### Aim of the task
Copy out lines with the word "данных" from the material that follows.

───

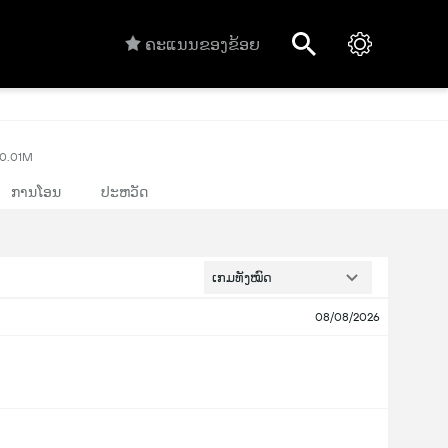
ຄະແນນຂອງຂ້ອຍ
10.01M
ການໂອນ
ປະຫວັດ
ເກມທັງໝົດ
08/08/2026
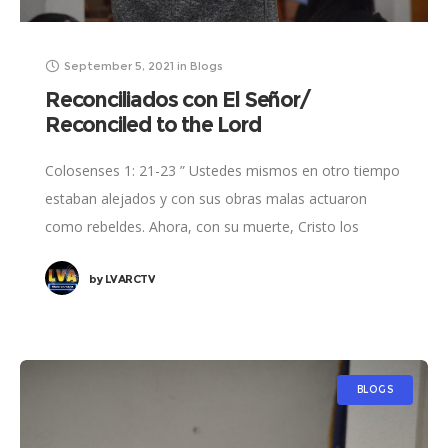
September 5, 2021
in
Blogs
Reconciliados con El Señor/
Reconciled to the Lord
Colosenses 1: 21-23 ” Ustedes mismos en otro tiempo
estaban alejados y con sus obras malas actuaron
como rebeldes. Ahora, con su muerte, Cristo los
reconcilio en su mismo ser
by
LVARCTV
BLOGS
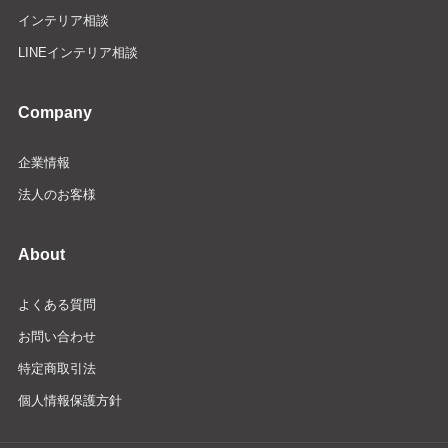
インテリア相談
LINEインテリア相談
Company
企業情報
法人のお客様
About
よくある質問
お問い合わせ
特定商取引法
個人情報保護方針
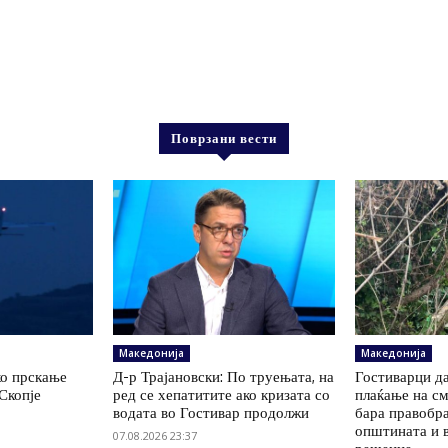
Поврзани вести
Македонија
Македонија
ко прскање
Д-р Трајановски: По труењата, на
Гостиварци да
Скопје
ред се хепатитите ако кризата со
плаќање на см
водата во Гостивар продолжи
бара правобр
општината и 
07.08.2026 23:37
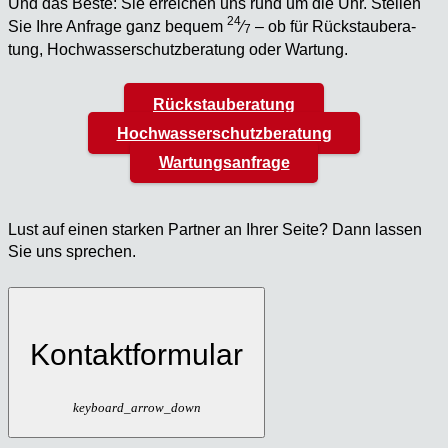
Und das Bes­te: Sie errei­chen uns rund um die Uhr. Stel­len
24
Sie Ihre Anfra­ge ganz bequem
⁄
– ob für Rück­stau­be­ra­
7
tung, Hoch­was­ser­schutz­be­ra­tung oder War­tung.
Rückstauberatung
Hochwasserschutzberatung
Wartungsanfrage
Lust auf einen star­ken Part­ner an Ihrer Sei­te? Dann las­sen
Sie uns spre­chen.
Kontaktformular
keyboard_arrow_down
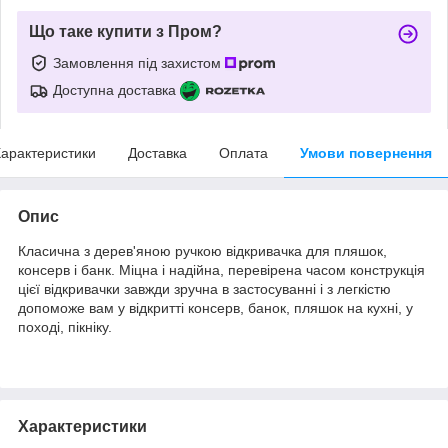
Що таке купити з Пром?
Замовлення під захистом
Доступна доставка
арактеристики
Доставка
Оплата
Умови повернення
Опис
Класична з дерев'яною ручкою відкривачка для пляшок,
консерв і банк. Міцна і надійна, перевірена часом конструкція
цієї відкривачки завжди зручна в застосуванні і з легкістю
допоможе вам у відкритті консерв, банок, пляшок на кухні, у
поході, пікніку.
Характеристики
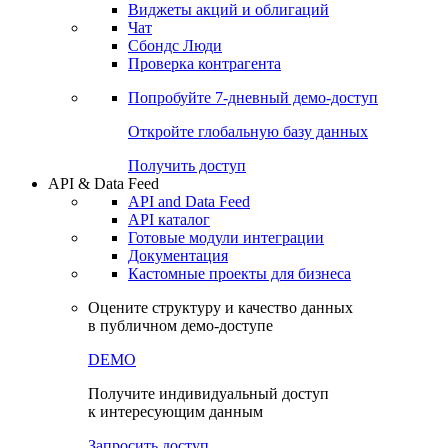
Виджеты акций и облигаций
Чат
Сбондс Люди
Проверка контрагента
Попробуйте
7-дневный
демо-доступ
Откройте глобальную базу данных
Получить доступ
API & Data Feed
API and Data Feed
API каталог
Готовые модули интеграции
Документация
Кастомные проекты для бизнеса
Оцените структуру и качество данных
в публичном демо-доступе
DEMO
Получите индивидуальный доступ
к интересующим данным
Запросить доступ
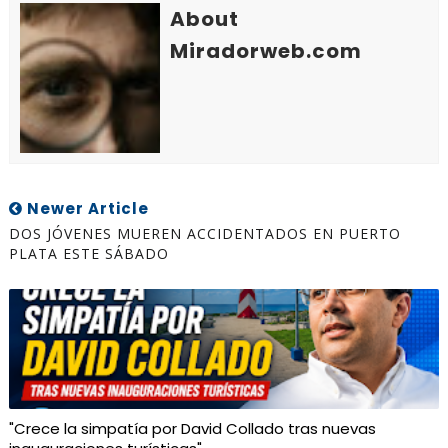
About
Miradorweb.com
Newer Article
DOS JÓVENES MUEREN ACCIDENTADOS EN PUERTO
PLATA ESTE SÁBADO
"Crece la simpatía por David Collado tras nuevas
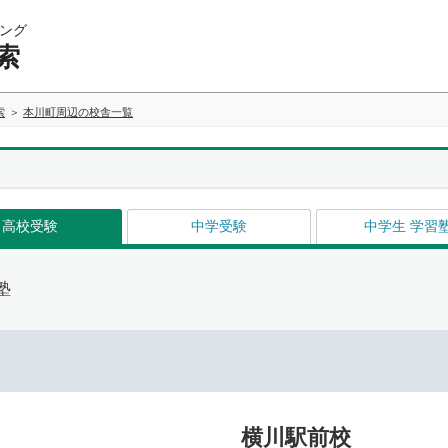
ング
索
索
本川町周辺の校舎一覧
高校受験
中学受験
中学生 学習
塾
イ
横川駅前校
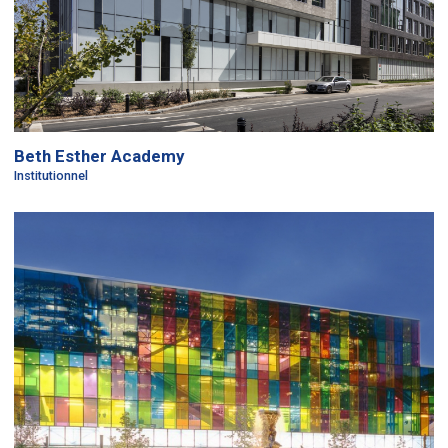
Beth Esther Academy
Institutionnel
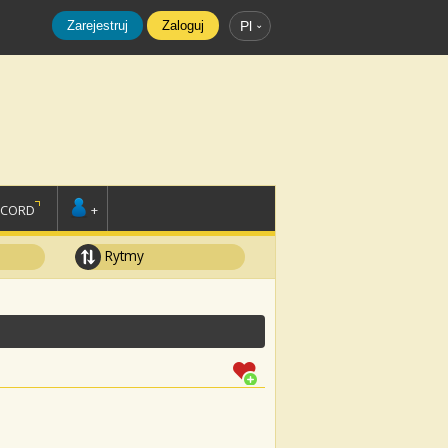
Zarejestruj
Zaloguj
Pl
SCORD
+
Rytmy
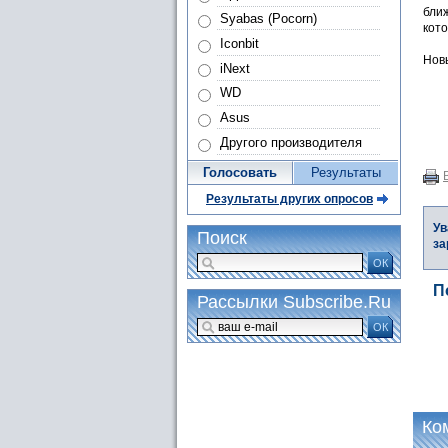
бли
Syabas (Pocorn)
кото
Iconbit
Новы
iNext
WD
Asus
Другого производителя
Голосовать
Результаты
Результаты других опросов
Ув
Поиск
за
ОК
П
Рассылки Subscribe.Ru
ОК
Ко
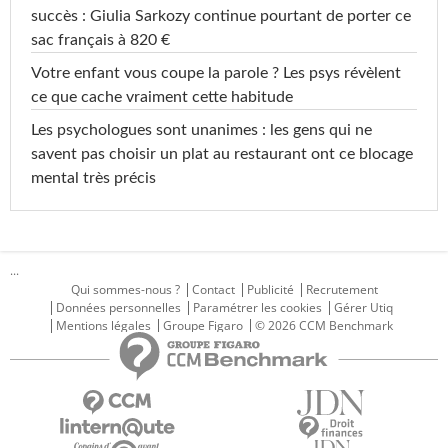
succès : Giulia Sarkozy continue pourtant de porter ce
sac français à 820 €
Votre enfant vous coupe la parole ? Les psys révèlent
ce que cache vraiment cette habitude
Les psychologues sont unanimes : les gens qui ne
savent pas choisir un plat au restaurant ont ce blocage
mental très précis
...
Qui sommes-nous ?
Contact
Publicité
Recrutement
Données personnelles
Paramétrer les cookies
Gérer Utiq
Mentions légales
Groupe Figaro
© 2026 CCM Benchmark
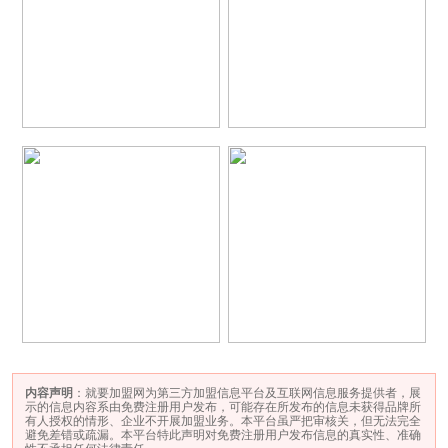
内容声明
：就要加盟网为第三方加盟信息平台及互联网信息服务提供者，展
示的信息内容系由免费注册用户发布，可能存在所发布的信息未获得品牌所
有人授权的情形、企业不开展加盟业务。本平台虽严把审核关，但无法完全
避免差错或疏漏。本平台特此声明对免费注册用户发布信息的真实性、准确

───

### Answer section
Откройте глобальную базу данных
Оцените структуру и качество данных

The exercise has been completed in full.